Conversely, if LA is dead, so is fan enthusiasm. Several years ago, E3 nearly accomplished just that.

It was 2006, and the E3 showrunners were frustrated. The problem certainly wasn’t lack of attendance; I mean, look at the numbers up above. The problem was too much attendance. E3 was packed, and with all kinds of people, not all of whom bore the appearance of serious video game journalists. No one really disputed this; credentials were relatively easy to come by. Have a blog, pay your way, go to E3. But this was supposed to be a trade show, not a fan convention, the organizers argued. Developers and publishers wanted to see serious journalists, they said, not waste time giving demos to random folks in cosplay.

So in the summer of 2006 the Entertainment Software Association (ESA) announced it was making radical changes to the E3 format. The show was moved from LA to smaller quarters in Santa Monica and renamed the E3 Media and Business Summit. Attendance now would be by invite only, and would be restricted to outlets that met specific journalistic criteria. Even smaller “credible” sites that were invited had caps put on how many members could attend. To compensate for those excluded from E3, the ESA also announced a companion event, Entertainment for All, which was held in LA during the fall and positioned as the alternative for all the spurned E3 faithful.

The “new” E3 ran for two years, and by most measures it was a failure. The first year, 2007, was a 10,000-person snoozefest, and only half that number came back for 2008. Anyone watching at home could see the collective disappointment by the media on site as they roamed the quiet, sterile environs. There were no crowds and no excitement. Even the show’s ill-conceived new name– the E3 Media and Business Summit– sounded more like stuffy business-speak than actual entertainment. The timing was probably not the most ideal, either, as Sony and Nintendo had just released new systems (PlayStation 3 and Wii) the previous November and the games available on those systems were still relatively few. (Nintendo’s big game reveal in 2007 was Wii Fit and its Wii Balance Board, a good game but hardly a hardcore fan’s dream. Nintendo’s 2008 conference was an epic fail.) All in all, it was a perfect storm of a flop.

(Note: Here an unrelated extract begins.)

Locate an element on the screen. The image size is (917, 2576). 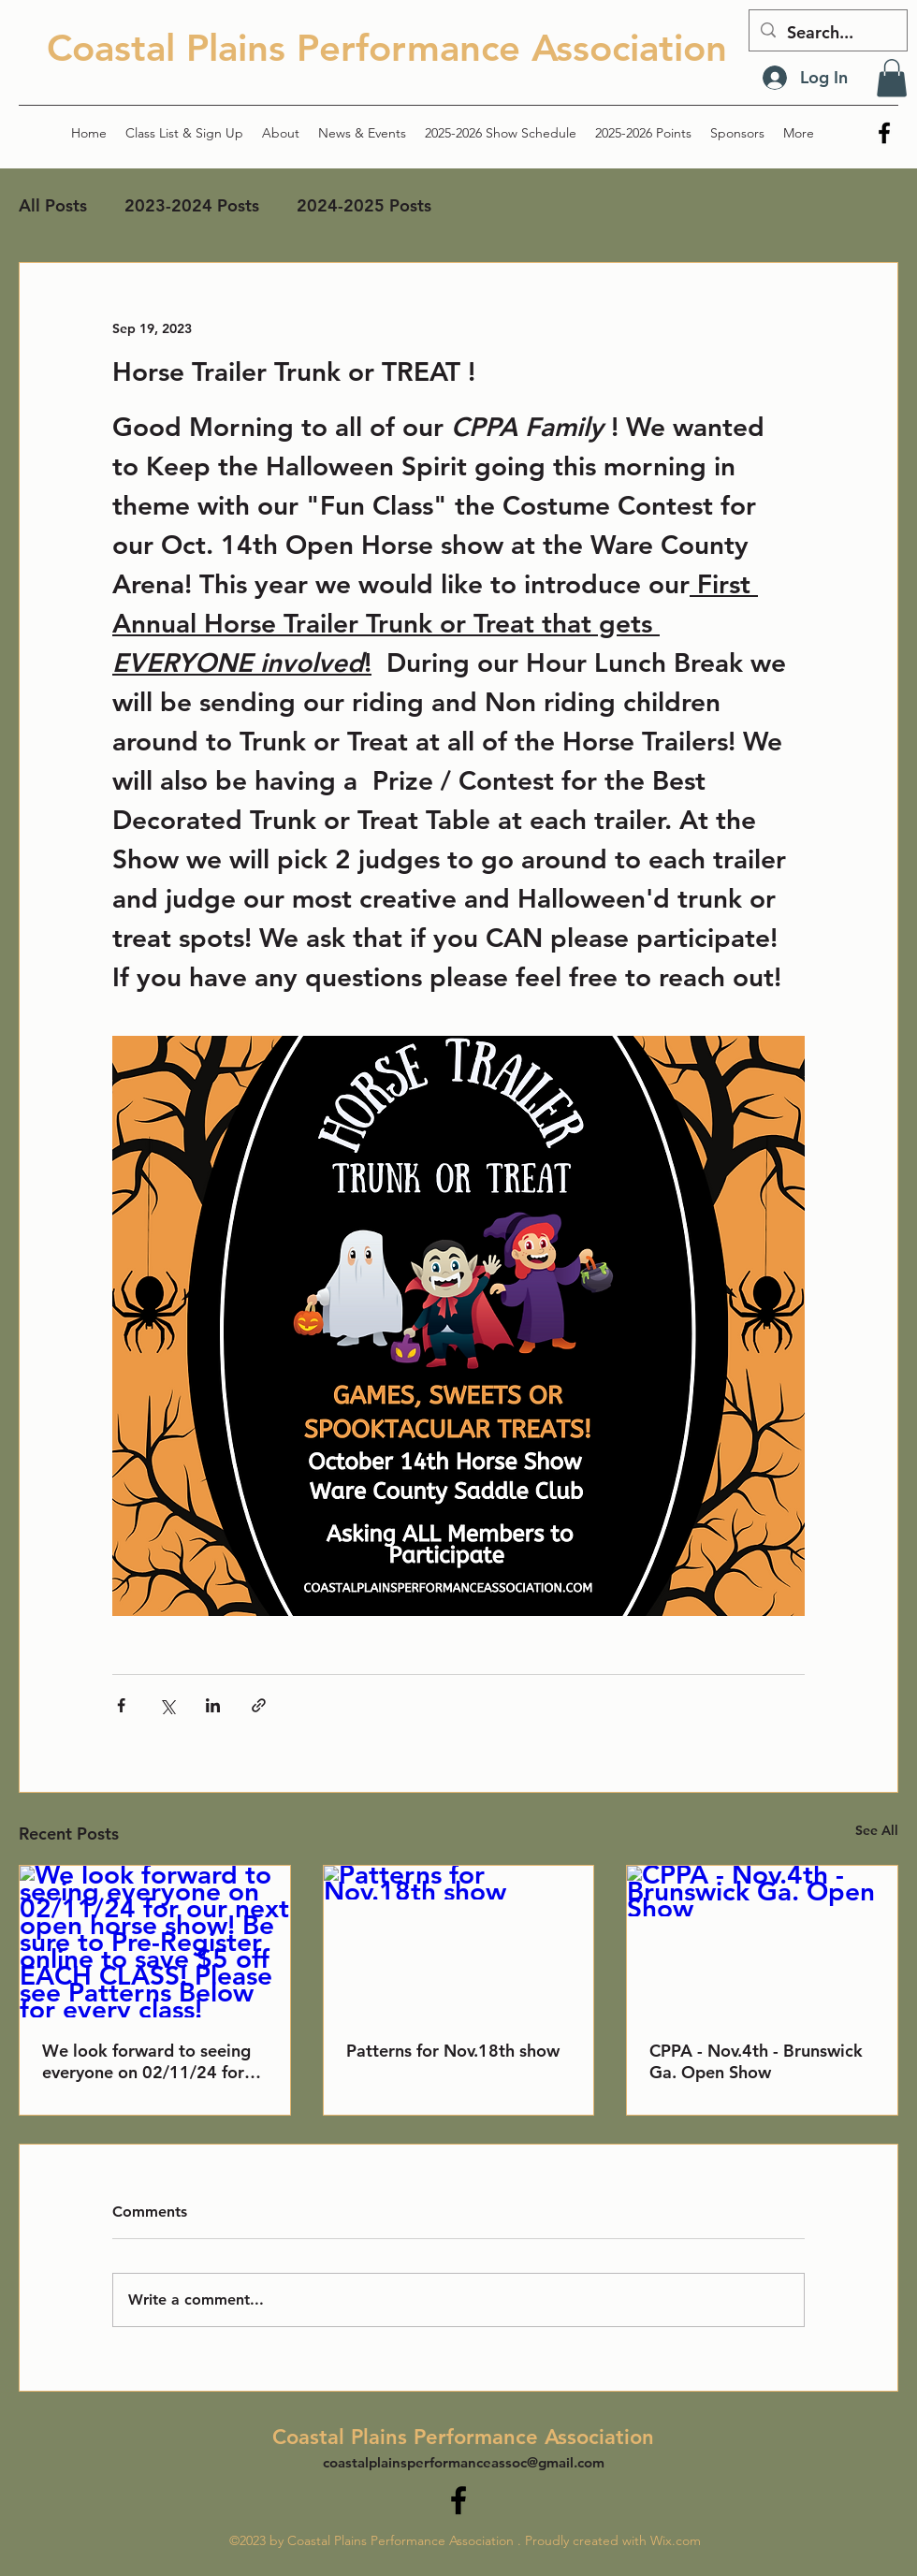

As for the Entertainment for All expo that was supposed to attract everyone else? I can’t find numbers for 2008, but 2007 drew about 18,000 attendees. I’m guessing 2008 wasn’t an improvement.

By the time 2008’s E3 ended, fan interest had dropped precipitously and some media outlets were predicting E3’s impending demise. What the ESA failed to fully appreciate, but eventually realized, was how important fan enthusiasm on site was for broader mass hype. The new E3 was like watching a baseball game on TV where only 15,000 fans showed up. Their initial relief at purging the so-called undesirables was soon supplanted by a growing realization that E3 just wasn’t as worth watching any more. Their iconic trade show was on the cusp of irrelevancy.

At that point the ESA took the only option available to them: they backtracked frantically. E3 2009 came back to Los Angeles, and once again the admission requirements were expanded. For whatever reason, the attendance numbers have never quite returned to pre-2006 form, but the hype quickly came back. The Big Three even delivered a timely motion-sensing arms race. I will not soon forget that E3 for another reason; it marked the debut trailer for what we now call Xenoblade Chronicles. Nintendojo’s then-Editor-in-Chief, Noah Ward, was on the floor of E3 waiting to demo Nintendo’s goods when I called him asking him to look into the mysterious trailer, which was for a game first called Monado: The Beginning of the World. I remember him screaming back “Monado? What’s that?”

No one would say that about E3. At least, not now.